Donald McNarry was born in London in 1921. Originally, he took up model making as a hobby, and began exhibiting his 100' = 1" models at the Model Engineer Exhibition in 1935, in the junior section. He exhibited at the Model Engineering Exhibit from 1935 - 1953, winning awards consitently throughout this period. Considered "the master" of extreme miniature shipbuilding by his peers, his contributions to the art form has been enormous, and he has been instrumental in raising the overall standards expected from small-scale ship modeling. His original desire was to build miniature ships rather than ship models. McNarry has built approximately 350 models of historical ships covering the period from 700 B.C. to the late 1960s. His styles of presentation include scenic, waterline, full-hull and the traditional Navy Board type. With very few exceptions, they are all to the extreme miniature scales ranging from 100' = 1" to 16' = 1". Donald McNarry has found the time to contribute on a regular basis to Model Shipwright and other journals as well as publishing three books: Ship Building in Miniature, Conway Maritime Press, 1955 & 1982; Ship Models in Miniature, Praeger Publishers, 1975; and Royal Yachts in Miniature, 1996. Mr. McNarry's works are widely collected by both institutions and private collectors, and can be seen by the public in the United States at the Peabody Essex Museum, Smithsonian Institution, Mystic Seaport Museum, The Mariners' Museum and the Naval Academy Museum, Annapolis, MD.

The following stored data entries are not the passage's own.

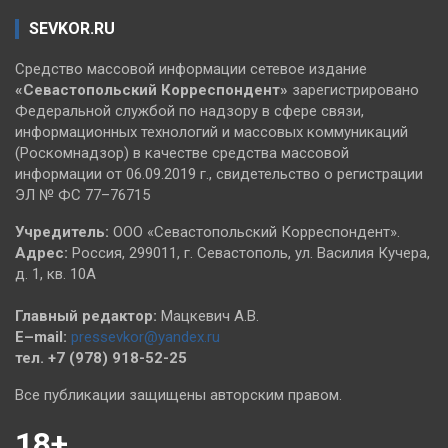
SEVKOR.RU
Средство массовой информации сетевое издание
«Севастопольский
Корреспондент»
зарегистрировано
Федеральной службой по надзору в сфере связи,
информационных технологий и массовых коммуникаций
(Роскомнадзор) в качестве средства массовой
информации от 06.09.2019 г., свидетельство о регистрации
ЭЛ № ФС 77–76715
Учредитель:
ООО «Севастопольский Корреспондент».
Адрес:
Россия, 299011, г. Севастополь, ул. Василия Кучера,
д. 1, кв. 10А
Главный редактор:
Мацкевич А.В.
E–mail:
pressevkor@yandex.ru
тел. +7 (978) 918-52-25
Все публикации защищены авторским правом.
18+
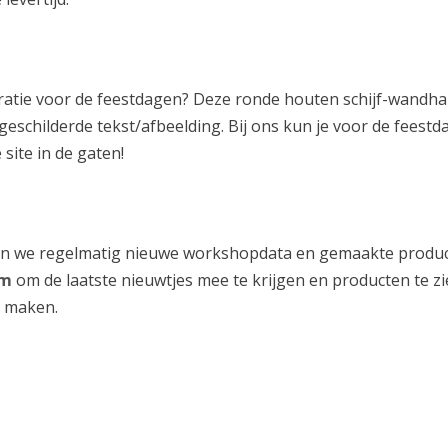
ratie voor de feestdagen? Deze ronde houten schijf-wandha
eschilderde tekst/afbeelding. Bij ons kun je voor de feest
site in de gaten!
sen we regelmatig nieuwe workshopdata en gemaakte produc
am
om de laatste nieuwtjes mee te krijgen en producten te z
 maken.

We thank R. Michael Wall for the biographical information.
C.S.S. Colonel Lamb, a 1788-ton side-wheel steamer, was built at Liverpool, England, in 1864 for employment running the Federal blockade of the Confederate coast. She successfully ran into the port of Wilmington, North Carolina, in late November 1864 and escaped back to sea the next month. In January 1865, with east coast blockade running at an end, she went to the Gulf of Mexico but was found unsuitable for operation into Galveston, Texas, and returned to England a few months later. Reportedly sold to Greek interests and renamed Bouboulina, she was destroyed in an explosion while loading munitions at Liverpool in 1866 or 1867.